Hierarchical Reinforcement Learning with Targeted Causal Interventions
This work addresses the problem of training efficiency in HRL for long-horizon tasks with sparse rewards, representing an incremental advance by integrating causal modeling into existing HRL frameworks.
The paper tackles the challenge of efficiently discovering hierarchical structures in hierarchical reinforcement learning (HRL) by modeling subgoals as a causal graph and using targeted interventions based on causal importance, resulting in significant improvements in training cost, with notable gains on tree structures and Erdős-Rényi random graphs.
Hierarchical reinforcement learning (HRL) improves the efficiency of long-horizon reinforcement-learning tasks with sparse rewards by decomposing the task into a hierarchy of subgoals.
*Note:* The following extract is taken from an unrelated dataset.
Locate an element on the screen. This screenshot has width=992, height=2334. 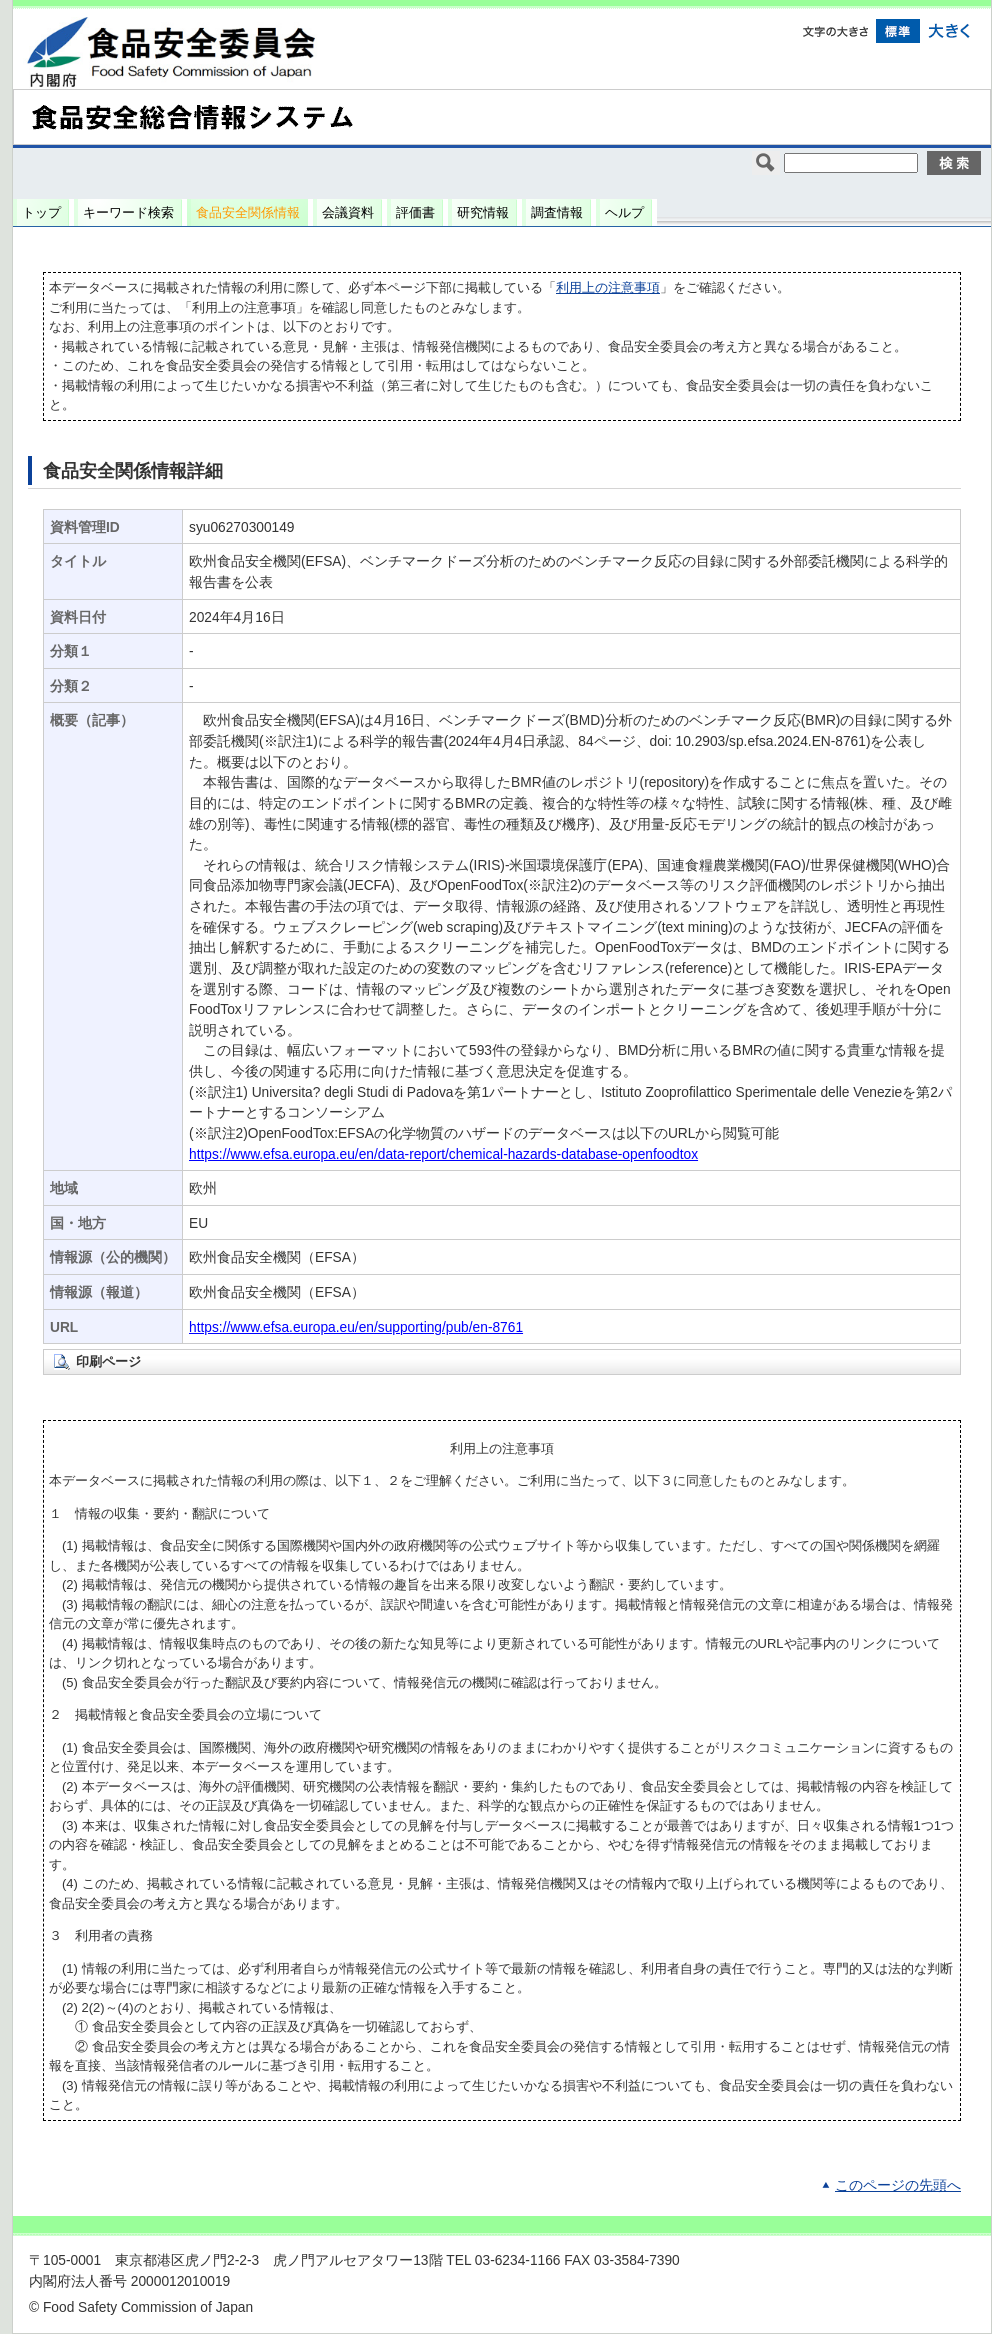
https://www.efsa.europa.eu/en/data-report/chemical-hazards-database-openfoodtox is located at coordinates (443, 1154).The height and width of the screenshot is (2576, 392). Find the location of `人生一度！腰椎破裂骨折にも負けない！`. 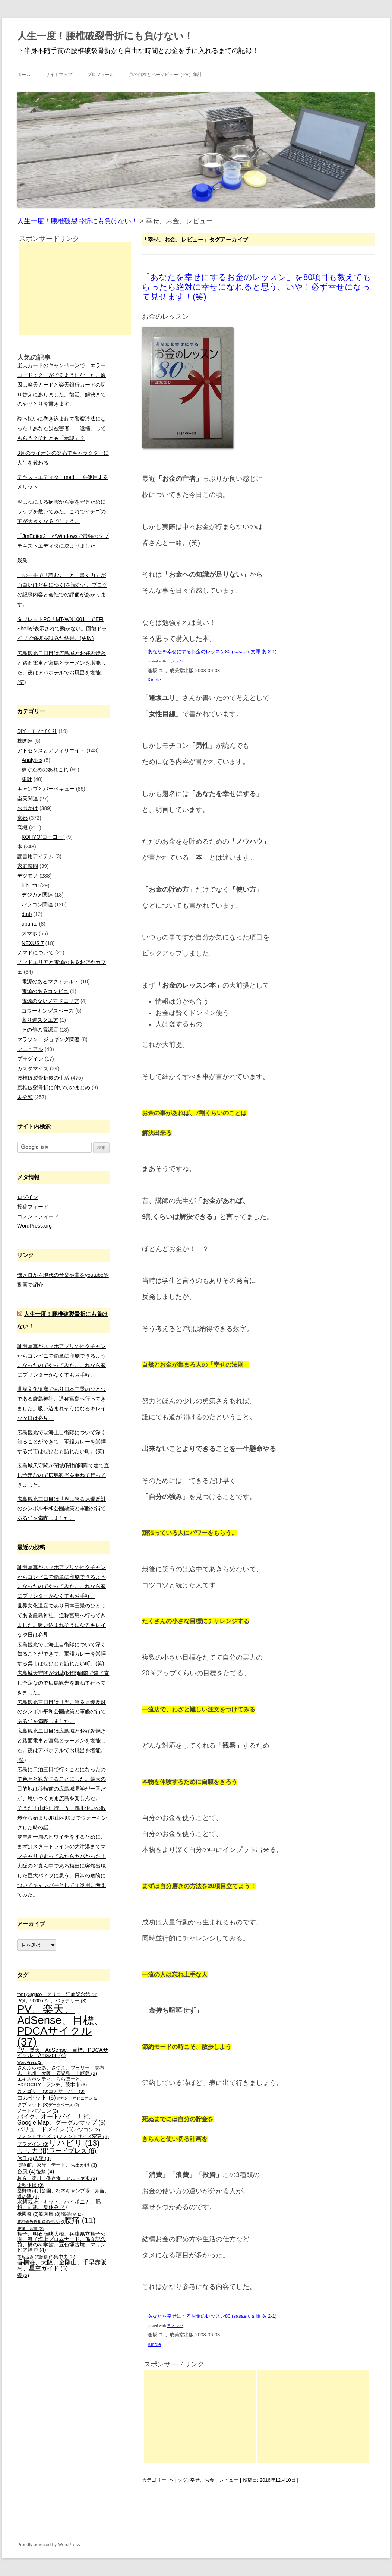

The main challenge of HRL is efficient discovery of the hierarchical structure among subgoals and utilizing this structure to achieve the final goal. We address this challenge by modeling the subgoal structure as a causal graph and propose a causal discovery algorithm to learn it. Additionally, rather than intervening on the subgoals at random during exploration, we harness the discovered causal model to prioritize subgoal interventions based on their importance in attaining the final goal. These targeted interventions result in a significantly more efficient policy in terms of the training cost. Unlike previous work on causal HRL, which lacked theoretical analysis, we provide a formal analysis of the problem. Specifically, for tree structures and, for a variant of Erdős-Rényi random graphs, our approach results in remarkable improvements. Our experimental results on HRL tasks also illustrate that our proposed framework outperforms existing work in terms of training cost.